Most of all, look at the rotation.  The 2013 starters looked to be Brandon Morrow, Ricky Romero, and then take your pick from J.A. Happ, Aaron Laffey, Carlos Villanueva, Brett Cecil, Chad Jenkins, Joel Carreno – and that was  assuming that all of those guys would be brought back.  Now, suddenly, a guy who is one year removed from a 15-11, 2.92 ERA season is the new #4 starter!  With Mark Buehrle they have a horse: no Jays starter threw 200 innings last year – Buehrle has accomplished that feat for 12 consecutive years.  In Josh Johnson, they have a legitimate ace, something not seen in this town since the departure of Roy Halladay.  The improvement just in the quality of the rotation alone has to be worth several wins to the ledger.

Add to that the return to full health of Jose Bautista and Brett Lawrie, and the Jays look to be if not the best team in the AL East, at least in the conversation. 

And we haven’t even mentioned Travis d’Arnaud, Anthony Gose, and the bullpen….

Of course, we still have to play the games.  And look – Toronto is still far from a perfect team.  The Yankees have more power, the Rays have more pitching, the Rangers and Angels have more money, and the Tigers have last year’s World Series trip to draw on.  The Jays still have a void at first base (barring a miraculous rebound by Adam Lind), and likely not enough production in LF.  They will need a rebound year from both Ricky Romero and Colby Rasmus.  They need Edwin Encarnacion to prove that 2012 was not a fluke.  They need something, anything, from Sergio Santos.  They could use another solid arm in the rotation.  And of course they still need a manager.

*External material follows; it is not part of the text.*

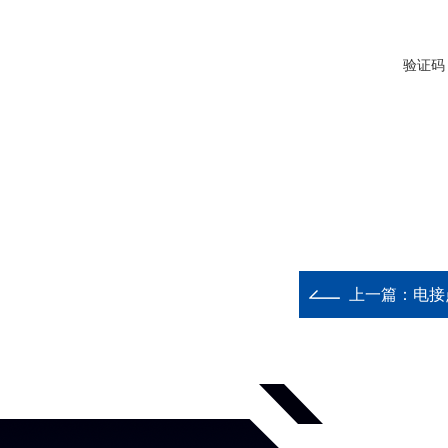
验证码
上一篇：
电接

But they now have depth, something that was sorely lacking last season.  Maybe Buck will be moved for a LF.  Maybe another of the big three (Sanchez, Syndergaard) will be packaged with Arencibia for a 1B.  Who knows what Anthopoulos will get up to next.

We do know, though, that finally, for the first time in a while, he has options.

And we also know, that for the first time in many years, the Blue Jays are back.

It’s 1990 all over again – hope has returned.